For the next ten days, Nate is in East Africa for work, patiently accepting what probably seem like endless requests for him to bring back things like muffin tins (which, he reminds me, do not fit when you only have carry-ons), a stack of kikois and Bassett's wine gums. In the meantime, I get to see what the life of almost half the people I meet here is like. As in, how to handle Liberia, sola.
The first real manifestation of this came when I needed to go to the bank to access our savings account -- savings, because it's a no-fee account, only we have to remember only to access it a few times a month to avoid penalties and plan accordingly.
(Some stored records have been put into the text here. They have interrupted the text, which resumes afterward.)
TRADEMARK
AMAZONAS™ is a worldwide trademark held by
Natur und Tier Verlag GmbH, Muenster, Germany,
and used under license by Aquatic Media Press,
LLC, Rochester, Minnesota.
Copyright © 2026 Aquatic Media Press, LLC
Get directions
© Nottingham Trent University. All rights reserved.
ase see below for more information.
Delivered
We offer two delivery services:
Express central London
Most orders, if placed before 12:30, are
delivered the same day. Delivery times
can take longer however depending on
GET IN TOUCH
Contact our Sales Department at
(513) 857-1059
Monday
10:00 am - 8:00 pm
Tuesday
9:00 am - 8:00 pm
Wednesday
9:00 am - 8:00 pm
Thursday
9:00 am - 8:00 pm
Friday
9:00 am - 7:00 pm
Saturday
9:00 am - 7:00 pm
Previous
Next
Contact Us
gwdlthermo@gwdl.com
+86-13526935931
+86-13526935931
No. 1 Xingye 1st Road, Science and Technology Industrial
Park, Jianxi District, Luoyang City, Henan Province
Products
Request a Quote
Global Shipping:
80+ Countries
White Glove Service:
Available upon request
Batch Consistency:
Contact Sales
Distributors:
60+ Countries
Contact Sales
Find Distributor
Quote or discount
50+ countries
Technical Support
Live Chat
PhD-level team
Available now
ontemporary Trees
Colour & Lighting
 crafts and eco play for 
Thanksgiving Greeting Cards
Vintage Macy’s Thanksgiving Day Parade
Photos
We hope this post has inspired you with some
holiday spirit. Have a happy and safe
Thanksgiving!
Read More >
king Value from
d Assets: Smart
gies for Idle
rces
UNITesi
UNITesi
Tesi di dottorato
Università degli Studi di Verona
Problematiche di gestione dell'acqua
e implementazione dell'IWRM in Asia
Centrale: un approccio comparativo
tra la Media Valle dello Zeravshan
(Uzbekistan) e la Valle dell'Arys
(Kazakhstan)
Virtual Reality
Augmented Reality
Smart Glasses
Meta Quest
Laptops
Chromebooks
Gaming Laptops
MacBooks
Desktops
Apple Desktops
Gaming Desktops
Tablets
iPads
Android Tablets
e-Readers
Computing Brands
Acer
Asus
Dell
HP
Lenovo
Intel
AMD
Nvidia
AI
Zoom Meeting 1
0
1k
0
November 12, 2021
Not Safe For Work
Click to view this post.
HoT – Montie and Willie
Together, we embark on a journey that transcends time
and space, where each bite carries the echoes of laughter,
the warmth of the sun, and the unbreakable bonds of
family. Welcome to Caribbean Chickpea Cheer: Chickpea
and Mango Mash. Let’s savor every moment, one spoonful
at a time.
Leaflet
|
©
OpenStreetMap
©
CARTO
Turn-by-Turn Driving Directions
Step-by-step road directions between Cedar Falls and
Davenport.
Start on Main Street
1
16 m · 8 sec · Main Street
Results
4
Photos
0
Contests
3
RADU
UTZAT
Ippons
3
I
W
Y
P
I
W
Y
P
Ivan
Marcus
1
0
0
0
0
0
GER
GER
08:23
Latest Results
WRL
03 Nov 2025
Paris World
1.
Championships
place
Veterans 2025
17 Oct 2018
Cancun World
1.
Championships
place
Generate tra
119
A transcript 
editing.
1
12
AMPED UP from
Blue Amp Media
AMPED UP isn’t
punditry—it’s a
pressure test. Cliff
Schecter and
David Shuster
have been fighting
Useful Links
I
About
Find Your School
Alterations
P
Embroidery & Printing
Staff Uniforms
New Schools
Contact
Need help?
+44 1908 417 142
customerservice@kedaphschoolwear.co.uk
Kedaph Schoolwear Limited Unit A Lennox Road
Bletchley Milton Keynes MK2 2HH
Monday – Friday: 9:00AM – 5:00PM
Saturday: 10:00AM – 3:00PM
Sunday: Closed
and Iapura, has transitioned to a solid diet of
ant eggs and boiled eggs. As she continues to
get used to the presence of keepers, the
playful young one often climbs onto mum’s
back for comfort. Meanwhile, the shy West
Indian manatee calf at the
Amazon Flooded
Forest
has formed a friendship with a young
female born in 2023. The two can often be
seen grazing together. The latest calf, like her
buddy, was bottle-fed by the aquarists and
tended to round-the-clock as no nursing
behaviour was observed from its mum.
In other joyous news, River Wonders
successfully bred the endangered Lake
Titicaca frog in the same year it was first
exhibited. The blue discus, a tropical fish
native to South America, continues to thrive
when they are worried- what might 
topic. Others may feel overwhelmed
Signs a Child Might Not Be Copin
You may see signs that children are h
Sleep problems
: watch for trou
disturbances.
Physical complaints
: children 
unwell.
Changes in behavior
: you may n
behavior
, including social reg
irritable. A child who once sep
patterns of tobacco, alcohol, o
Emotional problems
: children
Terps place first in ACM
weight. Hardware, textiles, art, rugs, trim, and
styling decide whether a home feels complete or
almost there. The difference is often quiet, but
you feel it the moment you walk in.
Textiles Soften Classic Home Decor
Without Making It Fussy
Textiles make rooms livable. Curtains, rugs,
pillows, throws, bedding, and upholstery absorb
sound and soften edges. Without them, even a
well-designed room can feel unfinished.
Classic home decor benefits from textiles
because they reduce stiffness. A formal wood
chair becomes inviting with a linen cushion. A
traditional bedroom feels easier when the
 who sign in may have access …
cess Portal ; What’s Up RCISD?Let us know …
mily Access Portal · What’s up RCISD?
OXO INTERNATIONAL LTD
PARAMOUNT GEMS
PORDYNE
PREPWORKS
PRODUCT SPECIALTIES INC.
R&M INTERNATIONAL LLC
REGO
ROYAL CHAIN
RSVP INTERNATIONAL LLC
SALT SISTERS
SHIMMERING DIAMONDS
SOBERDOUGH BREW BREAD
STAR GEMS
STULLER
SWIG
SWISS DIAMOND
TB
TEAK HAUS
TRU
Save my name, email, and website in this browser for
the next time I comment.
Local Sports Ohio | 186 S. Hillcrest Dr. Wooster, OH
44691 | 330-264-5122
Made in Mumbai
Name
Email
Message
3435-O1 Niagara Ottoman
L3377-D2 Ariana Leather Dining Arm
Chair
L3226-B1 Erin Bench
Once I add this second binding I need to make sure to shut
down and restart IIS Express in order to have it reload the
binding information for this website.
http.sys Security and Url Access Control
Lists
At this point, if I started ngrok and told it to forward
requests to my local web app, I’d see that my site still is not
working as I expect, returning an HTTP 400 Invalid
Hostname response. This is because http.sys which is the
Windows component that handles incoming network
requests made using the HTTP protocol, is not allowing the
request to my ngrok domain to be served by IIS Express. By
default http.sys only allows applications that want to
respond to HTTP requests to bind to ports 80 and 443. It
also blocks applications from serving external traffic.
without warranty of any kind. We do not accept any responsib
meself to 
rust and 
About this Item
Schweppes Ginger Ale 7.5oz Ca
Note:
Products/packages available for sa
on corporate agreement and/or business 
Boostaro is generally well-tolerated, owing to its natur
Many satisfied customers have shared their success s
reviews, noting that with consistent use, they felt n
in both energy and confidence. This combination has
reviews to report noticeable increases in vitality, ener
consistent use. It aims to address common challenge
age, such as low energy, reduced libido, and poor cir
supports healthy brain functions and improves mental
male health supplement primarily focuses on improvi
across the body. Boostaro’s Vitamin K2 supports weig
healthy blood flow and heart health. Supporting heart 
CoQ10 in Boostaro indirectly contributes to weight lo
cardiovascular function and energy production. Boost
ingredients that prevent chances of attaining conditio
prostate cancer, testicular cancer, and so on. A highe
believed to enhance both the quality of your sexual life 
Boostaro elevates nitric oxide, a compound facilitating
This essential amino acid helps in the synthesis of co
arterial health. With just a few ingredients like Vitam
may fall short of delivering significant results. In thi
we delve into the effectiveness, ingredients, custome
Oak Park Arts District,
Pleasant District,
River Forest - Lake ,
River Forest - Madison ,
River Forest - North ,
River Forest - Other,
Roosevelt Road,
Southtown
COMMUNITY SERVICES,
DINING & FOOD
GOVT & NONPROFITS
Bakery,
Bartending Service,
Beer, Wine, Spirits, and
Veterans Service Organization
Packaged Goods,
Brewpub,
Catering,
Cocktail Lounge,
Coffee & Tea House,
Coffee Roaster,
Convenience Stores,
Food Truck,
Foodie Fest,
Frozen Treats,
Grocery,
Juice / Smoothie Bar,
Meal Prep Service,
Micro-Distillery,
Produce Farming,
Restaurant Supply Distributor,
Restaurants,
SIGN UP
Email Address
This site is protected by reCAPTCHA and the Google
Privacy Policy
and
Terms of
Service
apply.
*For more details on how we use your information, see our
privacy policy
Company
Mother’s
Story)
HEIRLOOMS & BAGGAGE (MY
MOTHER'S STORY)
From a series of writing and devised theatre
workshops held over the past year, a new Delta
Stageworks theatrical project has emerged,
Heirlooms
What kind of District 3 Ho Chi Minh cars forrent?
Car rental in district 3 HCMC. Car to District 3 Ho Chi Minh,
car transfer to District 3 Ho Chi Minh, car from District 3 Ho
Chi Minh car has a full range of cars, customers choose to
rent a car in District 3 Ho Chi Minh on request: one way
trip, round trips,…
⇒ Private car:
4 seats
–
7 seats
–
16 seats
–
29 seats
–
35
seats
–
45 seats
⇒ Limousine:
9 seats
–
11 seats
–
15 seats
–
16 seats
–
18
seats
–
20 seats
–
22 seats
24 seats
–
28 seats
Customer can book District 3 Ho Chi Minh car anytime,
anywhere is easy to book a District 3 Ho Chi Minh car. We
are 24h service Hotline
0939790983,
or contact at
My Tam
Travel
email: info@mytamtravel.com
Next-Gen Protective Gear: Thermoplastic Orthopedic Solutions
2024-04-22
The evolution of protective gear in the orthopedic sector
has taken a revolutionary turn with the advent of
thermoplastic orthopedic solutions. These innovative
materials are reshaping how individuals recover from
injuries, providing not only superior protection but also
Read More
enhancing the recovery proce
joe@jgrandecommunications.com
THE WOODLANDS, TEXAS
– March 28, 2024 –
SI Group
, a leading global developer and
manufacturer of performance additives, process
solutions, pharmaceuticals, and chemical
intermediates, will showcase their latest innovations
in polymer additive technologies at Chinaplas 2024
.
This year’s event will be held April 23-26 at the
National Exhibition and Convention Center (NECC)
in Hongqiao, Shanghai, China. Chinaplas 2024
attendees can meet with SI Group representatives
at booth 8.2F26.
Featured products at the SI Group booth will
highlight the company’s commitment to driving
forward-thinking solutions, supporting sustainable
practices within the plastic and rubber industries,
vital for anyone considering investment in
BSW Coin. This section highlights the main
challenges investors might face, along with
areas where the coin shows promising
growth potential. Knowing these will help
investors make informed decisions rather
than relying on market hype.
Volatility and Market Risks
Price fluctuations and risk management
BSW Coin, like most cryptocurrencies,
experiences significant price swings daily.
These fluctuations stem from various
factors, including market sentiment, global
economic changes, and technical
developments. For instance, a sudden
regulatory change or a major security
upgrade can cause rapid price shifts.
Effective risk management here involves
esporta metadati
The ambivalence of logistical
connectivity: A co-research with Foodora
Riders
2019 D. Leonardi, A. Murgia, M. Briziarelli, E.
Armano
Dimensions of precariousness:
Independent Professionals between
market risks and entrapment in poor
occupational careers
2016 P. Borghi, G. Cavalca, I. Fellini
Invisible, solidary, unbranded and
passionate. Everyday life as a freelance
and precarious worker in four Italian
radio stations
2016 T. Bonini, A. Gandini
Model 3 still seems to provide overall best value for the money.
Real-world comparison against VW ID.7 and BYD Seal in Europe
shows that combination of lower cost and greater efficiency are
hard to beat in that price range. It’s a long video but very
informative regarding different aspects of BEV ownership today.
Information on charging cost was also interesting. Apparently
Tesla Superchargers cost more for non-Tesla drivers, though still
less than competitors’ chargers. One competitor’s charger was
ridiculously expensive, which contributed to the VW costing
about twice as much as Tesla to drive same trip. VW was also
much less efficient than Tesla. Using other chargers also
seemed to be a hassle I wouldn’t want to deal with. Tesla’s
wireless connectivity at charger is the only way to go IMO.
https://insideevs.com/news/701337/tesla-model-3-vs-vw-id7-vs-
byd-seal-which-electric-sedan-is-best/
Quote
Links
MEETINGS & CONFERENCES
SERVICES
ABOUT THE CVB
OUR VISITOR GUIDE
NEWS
This is proving difficult. Anyway, the bank is right beneath the now-abandoned Ducor Hotel, once the pride of Monrovia and built conspicuously on a hill. Only I didn't know how to find it. And Monrovia, on usually-trusty Google Maps, looks like this:
Staring up at the landmark and orientating myself accordingly doesn't work in Monrovia traffic -- the closest thing to driving in Cairo I've experienced. So, I took out the only other reference I had -- a mouse-eaten UN map Nate bought from UNMIL for the artistic purposes of collage, at least before the mouse got to it. Nonetheless, it still told me mostly, except for the visibly nibbled parts, where I needed to go.
Mission accomplished, I settled in to my proposal-writing day where I spend my afternoons. It's tough, you'll agree.